I would be in Paris for a year and a half, working for a small Baha’i non-profit, dedicated to developing public information resources in communities throughout Europe. Living in Paris would turn out not to be what I had hoped. I had envisioned it being a classy, successful, artistically rich, sensory stimulating experience. In the end, I was unemployed for a year before I found a job, I lived in a nice neighborhood but wasn’t able to transition into a different kind of job. The artistic bit was true enough, but it’s not enough to live on, and I never found a community of like-minded people, and never really made very close friends. Things just weren’t what I had hoped, and I wasn’t enjoying myself. It became old fast.
So I moved to Pasadena, and got a job working for Disney for the next two and a half years. I had envisioned myself in video games making a career for myself, but my imagination didn’t carry me much further than where I currently was. I soon realized I wasn’t cut out for corporate America, and there wasn’t any room it in for me either, so there was no love lost there. In the meantime, I sort of grew attached to Los Angeles.

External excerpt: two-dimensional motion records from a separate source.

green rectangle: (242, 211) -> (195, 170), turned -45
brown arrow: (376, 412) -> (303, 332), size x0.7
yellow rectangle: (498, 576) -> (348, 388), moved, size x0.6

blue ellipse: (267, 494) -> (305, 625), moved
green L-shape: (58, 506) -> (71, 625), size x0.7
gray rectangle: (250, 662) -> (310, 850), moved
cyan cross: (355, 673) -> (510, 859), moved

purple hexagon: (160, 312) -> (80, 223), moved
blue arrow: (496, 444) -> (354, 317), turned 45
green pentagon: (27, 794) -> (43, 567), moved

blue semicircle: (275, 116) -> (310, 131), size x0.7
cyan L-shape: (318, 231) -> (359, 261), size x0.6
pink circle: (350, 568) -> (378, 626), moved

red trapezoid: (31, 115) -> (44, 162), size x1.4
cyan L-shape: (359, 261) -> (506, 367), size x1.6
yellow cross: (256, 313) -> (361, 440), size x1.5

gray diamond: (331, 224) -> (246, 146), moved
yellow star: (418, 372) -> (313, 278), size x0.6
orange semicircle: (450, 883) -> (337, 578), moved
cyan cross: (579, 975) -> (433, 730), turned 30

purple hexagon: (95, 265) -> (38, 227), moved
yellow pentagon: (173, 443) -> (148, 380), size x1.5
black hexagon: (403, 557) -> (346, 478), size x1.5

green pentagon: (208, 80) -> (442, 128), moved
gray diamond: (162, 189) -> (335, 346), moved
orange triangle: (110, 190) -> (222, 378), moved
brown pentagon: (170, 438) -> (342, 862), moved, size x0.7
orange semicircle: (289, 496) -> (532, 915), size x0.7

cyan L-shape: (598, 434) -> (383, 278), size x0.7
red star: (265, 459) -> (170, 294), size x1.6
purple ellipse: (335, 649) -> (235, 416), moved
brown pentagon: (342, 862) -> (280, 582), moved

The sprawling city, the diverse population, the strange Angelino version of Congostyle that I came to appreciate, all were things that made living there an OK experience.

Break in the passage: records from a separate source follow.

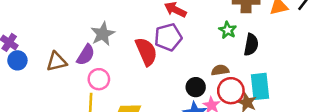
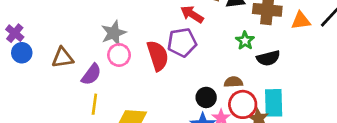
black semicircle: (251, 45) -> (268, 58), turned 60
purple semicircle: (86, 55) -> (91, 74), moved
pink circle: (99, 79) -> (119, 55), moved

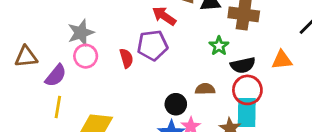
orange triangle: (301, 21) -> (282, 60), moved
red semicircle: (158, 56) -> (126, 58), size x0.6
red circle: (243, 104) -> (247, 90), moved

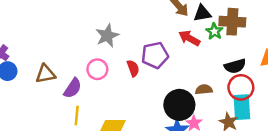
red arrow: (164, 16) -> (189, 38), moved
gray star: (81, 33) -> (107, 36), moved
green star: (219, 46) -> (214, 31), moved
black circle: (176, 104) -> (179, 105), size x1.6

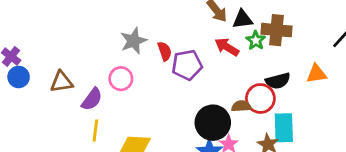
red semicircle: (133, 68) -> (165, 51), moved
red circle: (241, 87) -> (260, 98), moved

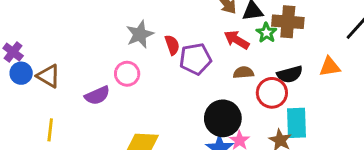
brown triangle: (62, 82) -> (48, 76), moved, turned 40
purple semicircle: (92, 99) -> (97, 95), turned 30
brown semicircle: (241, 106) -> (243, 72), moved
yellow line: (95, 131) -> (50, 130), moved

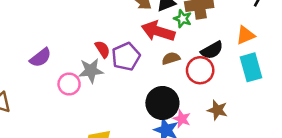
gray star: (140, 34) -> (91, 71), moved, turned 30
red arrow: (237, 40) -> (158, 31), size x1.4
purple semicircle: (97, 95) -> (40, 58), moved
cyan rectangle: (296, 123) -> (251, 67), moved

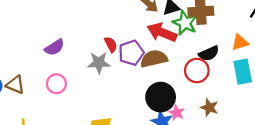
green star: (183, 19) -> (185, 23), size x1.5
brown semicircle: (171, 58) -> (154, 59), moved, size x1.6
pink circle: (69, 84) -> (56, 84), moved

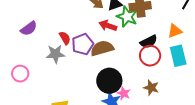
red arrow: (162, 32) -> (108, 26), size x0.7
purple semicircle: (55, 47) -> (29, 28), moved
red circle: (197, 71) -> (150, 56), moved

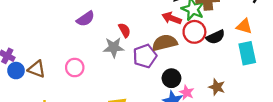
orange triangle: (175, 31) -> (244, 26), turned 35
purple pentagon: (83, 44) -> (145, 56), moved
red circle: (150, 56) -> (194, 32), moved
black circle: (109, 81) -> (171, 78), size x0.7

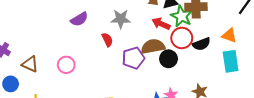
red semicircle: (124, 30) -> (107, 40), moved
gray star: (114, 47) -> (121, 19), moved
blue circle: (16, 71) -> (11, 84), moved
black circle: (171, 78) -> (169, 59), moved

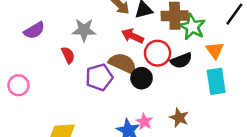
green star: (182, 16) -> (192, 27), moved
orange triangle: (229, 35) -> (215, 50), turned 35
brown semicircle: (153, 46) -> (123, 63), turned 35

I’ve never belonged in any of the places I’ve lived, no matter how much I loved them or how well I came to know them. Not Israel, not France, not the US, not Haifa, not Paris, not Pasadena or LA. None of them ever felt like home, which is why even now, when I’ve been gone from the continent for more than half my life, I still answer the “where are you from” question with “I’m from Congo” because, quite simply, it’s the only small, dusty, difficult to like part of this planet that this girl can walk on and not need any explanations for. Everything is second nature to me, and it’s such a weird experience.
Pasadena is undeniably the nicest place I’ve ever lived in my life, with its flowering purple jacarandas, trash pickup every Tuesday, no bugs and hardly any flies, tree-lined streets, paved roads, grassy sidewalks with flowers planted in rows, clean buildings, glossy storefronts, well maintained apartments, people who pick up their dog’s shit, electricity and running water, no bad smells EVER.
Even if I now know the city like the back of my hand, even now that I can take the freeways to cross the city in less time than it would take to take the streets, familiar doesn’t make you belong. In the end, where you are from is not a matter of choice, it just is.
No one needs to understand or validate it for you, it’s just an internal feeling, and you’re lucky if you know where that place is. Some people come to it later in life, some people never find it, some people never question it, some people never have to wonder. Regardless of where you’re from, I think that it’s obvious to people where your home is from how you speak of it, how you represent it in your art, drawing, writing or photography. There is something to be said about experiencing and sharing something totally foreign to you, because you look at it with fresh eyes, but the way you speak about the place you know the best is the one time I feel you will really get people to connect with you. For me, when I write about Congo, it’s so familiar that the words spill out and I end up sharing my journey, baring my soul with each window I offer on the country and people that molded me.
There are so many theories on identity. Marguerite Yourcenar, a giant of French literature famously once said “ma patrie, c’est les livres”, claiming her identity, and sense of belonging in books. I agree with her, that each person finds their belonging in a place or thing of their chosing, but for many people, the place of your childhood and formative years are often a very powerful cornerstone of their identity. That’s why I never really found another place to belong to.